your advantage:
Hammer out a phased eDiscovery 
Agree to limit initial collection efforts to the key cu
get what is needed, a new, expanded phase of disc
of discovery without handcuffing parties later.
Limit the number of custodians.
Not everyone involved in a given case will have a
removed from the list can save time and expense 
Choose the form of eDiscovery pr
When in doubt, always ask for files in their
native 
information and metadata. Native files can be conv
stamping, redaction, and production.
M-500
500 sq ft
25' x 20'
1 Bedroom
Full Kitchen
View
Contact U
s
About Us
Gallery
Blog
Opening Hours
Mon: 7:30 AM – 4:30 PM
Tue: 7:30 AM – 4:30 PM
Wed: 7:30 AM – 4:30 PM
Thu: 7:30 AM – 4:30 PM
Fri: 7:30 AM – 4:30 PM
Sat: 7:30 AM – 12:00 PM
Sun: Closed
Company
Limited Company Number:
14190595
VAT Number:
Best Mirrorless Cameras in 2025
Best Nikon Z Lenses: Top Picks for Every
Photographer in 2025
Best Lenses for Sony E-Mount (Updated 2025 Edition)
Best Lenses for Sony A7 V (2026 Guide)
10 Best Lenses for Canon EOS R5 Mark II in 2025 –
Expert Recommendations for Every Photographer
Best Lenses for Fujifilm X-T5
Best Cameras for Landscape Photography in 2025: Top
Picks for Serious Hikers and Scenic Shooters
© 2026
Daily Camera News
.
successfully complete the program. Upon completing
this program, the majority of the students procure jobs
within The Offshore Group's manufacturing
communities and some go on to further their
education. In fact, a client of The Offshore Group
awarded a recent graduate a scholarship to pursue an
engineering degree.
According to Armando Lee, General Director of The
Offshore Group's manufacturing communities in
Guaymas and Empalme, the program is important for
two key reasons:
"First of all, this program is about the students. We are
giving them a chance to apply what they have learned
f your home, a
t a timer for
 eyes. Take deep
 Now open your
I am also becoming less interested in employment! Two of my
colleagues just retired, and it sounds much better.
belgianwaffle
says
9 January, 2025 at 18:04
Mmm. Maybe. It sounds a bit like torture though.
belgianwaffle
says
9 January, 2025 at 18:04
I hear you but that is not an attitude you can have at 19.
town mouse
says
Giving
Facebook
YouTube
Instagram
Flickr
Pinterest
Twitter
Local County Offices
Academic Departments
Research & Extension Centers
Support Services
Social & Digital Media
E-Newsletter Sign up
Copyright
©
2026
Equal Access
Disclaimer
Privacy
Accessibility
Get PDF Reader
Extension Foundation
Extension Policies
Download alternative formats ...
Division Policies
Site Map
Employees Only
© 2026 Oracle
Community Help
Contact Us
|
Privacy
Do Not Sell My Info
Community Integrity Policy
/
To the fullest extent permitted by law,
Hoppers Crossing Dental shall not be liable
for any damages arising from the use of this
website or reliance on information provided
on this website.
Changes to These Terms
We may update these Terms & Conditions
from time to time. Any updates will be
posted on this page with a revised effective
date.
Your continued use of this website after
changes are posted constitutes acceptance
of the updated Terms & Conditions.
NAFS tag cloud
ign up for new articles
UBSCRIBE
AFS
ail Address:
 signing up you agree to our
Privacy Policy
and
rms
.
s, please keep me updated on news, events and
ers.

● **What is expected**:
Give back exactly the lines from the one containing "for any damages arising from the use of this" through the last line of the records.

● **Solved exercise**:
for any damages arising from the use of this
website or reliance on information provided
on this website.
Changes to These Terms
We may update these Terms & Conditions
from time to time. Any updates will be
posted on this page with a revised effective
date.
Your continued use of this website after
changes are posted constitutes acceptance
of the updated Terms & Conditions.
NAFS tag cloud
ign up for new articles
UBSCRIBE
AFS
ail Address:
 signing up you agree to our
Privacy Policy
and
rms
.
s, please keep me updated on news, events and
ers.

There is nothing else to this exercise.